The Jackson Laboratory for Genomic Medicine, Farmington, Connecticut, United States of America.
The Jackson Laboratory, Bar Harbor, Maine, United States of America.
PLoS Comput Biol. 2021 Dec 13;17(12):e1009670. doi: 10.1371/journal.pcbi.1009670. eCollection 2021 Dec.
Cis-Regulatory elements (cis-REs) include promoters, enhancers, and insulators that regulate gene expression programs via binding of transcription factors. ATAC-seq technology effectively identifies active cis-REs in a given cell type (including from single cells) by mapping accessible chromatin at base-pair resolution. However, these maps are not immediately useful for inferring specific functions of cis-REs. For this purpose, we developed a deep learning framework (CoRE-ATAC) with novel data encoders that integrate DNA sequence (reference or personal genotypes) with ATAC-seq cut sites and read pileups. CoRE-ATAC was trained on 4 cell types (n = 6 samples/replicates) and accurately predicted known cis-RE functions from 7 cell types (n = 40 samples) that were not used in model training (mean average precision = 0.80, mean F1 score = 0.70). CoRE-ATAC enhancer predictions from 19 human islet samples coincided with genetically modulated gain/loss of enhancer activity, which was confirmed by massively parallel reporter assays (MPRAs). Finally, CoRE-ATAC effectively inferred cis-RE function from aggregate single nucleus ATAC-seq (snATAC) data from human blood-derived immune cells that overlapped with known functional annotations in sorted immune cells, which established the efficacy of these models to study cis-RE functions of rare cells without the need for cell sorting. ATAC-seq maps from primary human cells reveal individual- and cell-specific variation in cis-RE activity. CoRE-ATAC increases the functional resolution of these maps, a critical step for studying regulatory disruptions behind diseases.
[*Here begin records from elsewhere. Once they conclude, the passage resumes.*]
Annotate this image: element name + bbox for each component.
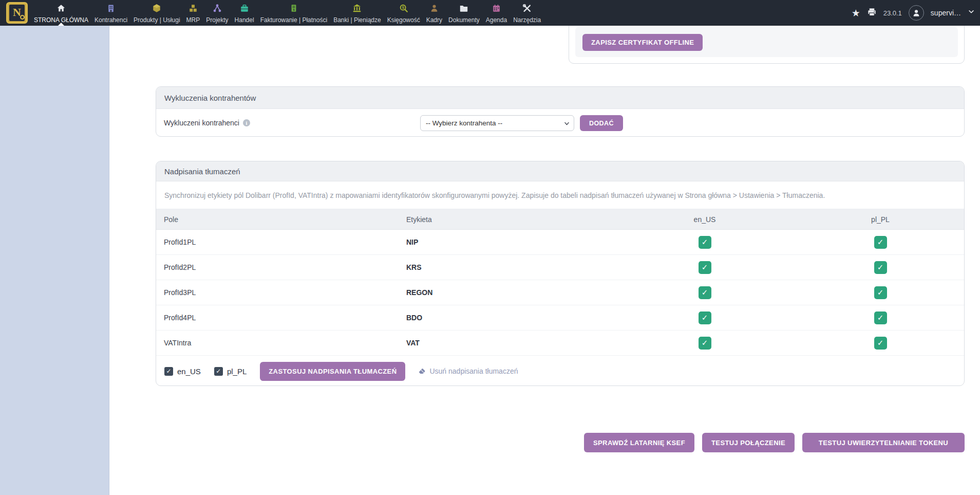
nav-label: Handel [235, 16, 254, 24]
field-label: KRS [406, 263, 617, 271]
bookmark-star-icon[interactable]: ★ [852, 8, 860, 18]
nav-item-ksiegowosc[interactable]: $ Księgowość [384, 0, 423, 26]
pl-pl-checkbox-label: pl_PL [227, 367, 247, 376]
nav-item-narzedzia[interactable]: Narzędzia [510, 0, 544, 26]
table-header-row: Pole Etykieta en_US pl_PL [156, 209, 964, 230]
check-icon: ✓ [699, 286, 711, 299]
print-icon[interactable] [867, 7, 877, 19]
sitemap-icon [213, 3, 222, 13]
apply-translation-overrides-button[interactable]: ZASTOSUJ NADPISANIA TŁUMACZEŃ [260, 362, 405, 381]
offline-certificate-card: ZAPISZ CERTYFIKAT OFFLINE [569, 21, 965, 64]
nav-item-banki-pieniadze[interactable]: Banki | Pieniądze [330, 0, 384, 26]
nav-item-dokumenty[interactable]: Dokumenty [445, 0, 483, 26]
tools-icon [522, 3, 532, 13]
cubes-icon [189, 3, 198, 13]
en-us-checkbox[interactable]: ✓ [164, 367, 173, 376]
field-name: ProfId4PL [156, 314, 406, 322]
nav-item-fakturowanie-platnosci[interactable]: $ Fakturowanie | Płatności [257, 0, 331, 26]
app-version: 23.0.1 [883, 9, 902, 17]
nav-label: MRP [186, 16, 200, 24]
column-header-etykieta: Etykieta [406, 215, 617, 224]
table-row: ProfId2PL KRS ✓ ✓ [156, 255, 964, 280]
column-header-en-us: en_US [617, 215, 793, 224]
field-label: REGON [406, 288, 617, 297]
left-sidebar [0, 26, 109, 495]
contractor-exclusions-card: Wykluczenia kontrahentów Wykluczeni kont… [156, 86, 965, 137]
nav-item-strona-glowna[interactable]: STRONA GŁÓWNA [31, 0, 91, 26]
top-navbar: N STRONA GŁÓWNA Kontrahenci Produkty | U… [0, 0, 980, 26]
excluded-contractors-field: Wykluczeni kontrahenci i [164, 109, 250, 137]
home-icon [56, 3, 66, 13]
test-connection-button[interactable]: TESTUJ POŁĄCZENIE [702, 433, 795, 452]
check-icon: ✓ [699, 261, 711, 274]
check-icon: ✓ [874, 261, 887, 274]
nav-item-kadry[interactable]: Kadry [423, 0, 445, 26]
nav-label: Banki | Pieniądze [333, 16, 381, 24]
nav-item-projekty[interactable]: Projekty [203, 0, 231, 26]
remove-translation-overrides-link[interactable]: Usuń nadpisania tłumaczeń [418, 366, 518, 376]
check-icon: ✓ [874, 236, 887, 249]
field-label: VAT [406, 339, 617, 347]
eraser-icon [418, 366, 426, 376]
active-item-indicator [58, 23, 64, 26]
section-title-overrides: Nadpisania tłumaczeń [156, 161, 964, 181]
table-row: VATIntra VAT ✓ ✓ [156, 331, 964, 356]
table-row: ProfId4PL BDO ✓ ✓ [156, 305, 964, 331]
check-icon: ✓ [699, 311, 711, 324]
nav-item-produkty-uslugi[interactable]: Produkty | Usługi [130, 0, 183, 26]
nav-item-handel[interactable]: Handel [232, 0, 257, 26]
exclusions-body: Wykluczeni kontrahenci i -- Wybierz kont… [156, 109, 964, 137]
checkbox-group-pl-pl: ✓ pl_PL [214, 367, 247, 376]
check-ksef-lantern-button[interactable]: SPRAWDŹ LATARNIĘ KSEF [584, 433, 694, 452]
contractor-select[interactable]: -- Wybierz kontrahenta -- [420, 115, 574, 131]
user-icon [430, 3, 439, 13]
nav-item-mrp[interactable]: MRP [183, 0, 203, 26]
en-us-checkbox-label: en_US [177, 367, 201, 376]
cube-icon [152, 3, 161, 13]
nav-label: Dokumenty [448, 16, 480, 24]
search-dollar-icon: $ [399, 3, 408, 13]
calendar-icon [492, 3, 501, 13]
nav-item-agenda[interactable]: Agenda [483, 0, 510, 26]
remove-link-label: Usuń nadpisania tłumaczeń [429, 367, 518, 375]
field-label: BDO [406, 314, 617, 322]
app-logo[interactable]: N [6, 2, 28, 24]
folder-icon [459, 3, 468, 13]
save-offline-certificate-button[interactable]: ZAPISZ CERTYFIKAT OFFLINE [582, 34, 703, 51]
checkbox-group-en-us: ✓ en_US [164, 367, 201, 376]
user-name[interactable]: supervi… [931, 9, 961, 17]
check-icon: ✓ [874, 311, 887, 324]
overrides-description: Synchronizuj etykiety pól Dolibarr (Prof… [156, 181, 964, 209]
column-header-pl-pl: pl_PL [793, 215, 968, 224]
nav-label: Agenda [486, 16, 507, 24]
nav-item-kontrahenci[interactable]: Kontrahenci [91, 0, 130, 26]
table-row: ProfId3PL REGON ✓ ✓ [156, 280, 964, 305]
nav-label: Kadry [426, 16, 442, 24]
user-avatar[interactable] [909, 5, 924, 21]
info-icon: i [243, 119, 250, 126]
translation-overrides-card: Nadpisania tłumaczeń Synchronizuj etykie… [156, 161, 965, 386]
nav-label: Narzędzia [513, 16, 541, 24]
table-row: ProfId1PL NIP ✓ ✓ [156, 230, 964, 255]
add-contractor-button[interactable]: DODAĆ [580, 115, 623, 131]
bank-icon [352, 3, 362, 13]
section-title-exclusions: Wykluczenia kontrahentów [156, 87, 964, 109]
nav-label: Produkty | Usługi [134, 16, 180, 24]
pl-pl-checkbox[interactable]: ✓ [214, 367, 223, 376]
contractor-select-wrap: -- Wybierz kontrahenta -- [420, 115, 574, 131]
navbar-right-cluster: ★ 23.0.1 supervi… [852, 5, 980, 21]
check-icon: ✓ [699, 337, 711, 350]
excluded-contractors-label: Wykluczeni kontrahenci [164, 119, 239, 127]
svg-text:$: $ [402, 5, 404, 10]
chevron-down-icon[interactable] [968, 8, 975, 17]
field-label: NIP [406, 238, 617, 246]
main-menu: STRONA GŁÓWNA Kontrahenci Produkty | Usł… [31, 0, 544, 26]
field-name: ProfId2PL [156, 263, 406, 271]
nav-label: Księgowość [387, 16, 420, 24]
briefcase-icon [240, 3, 249, 13]
test-token-authentication-button[interactable]: TESTUJ UWIERZYTELNIANIE TOKENU [802, 433, 965, 452]
nav-label: Fakturowanie | Płatności [260, 16, 328, 24]
building-icon [107, 3, 115, 13]
offline-certificate-panel: ZAPISZ CERTYFIKAT OFFLINE [575, 27, 958, 57]
check-icon: ✓ [874, 286, 887, 299]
顺式调控元件(cis-REs)包括启动子、增强子和绝缘子,它们通过转录因子的结合来调节基因表达程序。ATAC-seq 技术通过在碱基对分辨率下绘制可及染色质,有效地识别给定细胞类型(包括单细胞)中的活性 cis-REs。然而,这些图谱并不能立即用于推断 cis-REs 的特定功能。为此,我们开发了一种深度学习框架(CoRE-ATAC),该框架具有新颖的数据编码器,可将 DNA 序列(参考或个人基因型)与 ATAC-seq 切割位点和读取堆积物集成。CoRE-ATAC 基于 4 种细胞类型(n = 6 个样本/重复)进行训练,并从 7 种未用于模型训练的细胞类型(n = 40 个样本)中准确预测了已知的 cis-RE 功能(平均准确率 = 0.80,平均 F1 分数 = 0.70)。从 19 个人胰岛样本中预测的 CoRE-ATAC 增强子与遗传调节的增强子活性的获得/丧失一致,这通过大规模平行报告基因检测(MPRAs)得到了证实。最后,CoRE-ATAC 有效地从来自人类血液衍生免疫细胞的聚合单核核 ATAC-seq(snATAC)数据推断 cis-RE 功能,这些数据与分选免疫细胞中的已知功能注释重叠,从而证明了这些模型在无需细胞分选的情况下研究稀有细胞 cis-RE 功能的有效性。来自原代人类细胞的 ATAC-seq 图谱揭示了 cis-RE 活性的个体和细胞特异性变化。CoRE-ATAC 提高了这些图谱的功能分辨率,这是研究疾病背后的调控失调的关键步骤。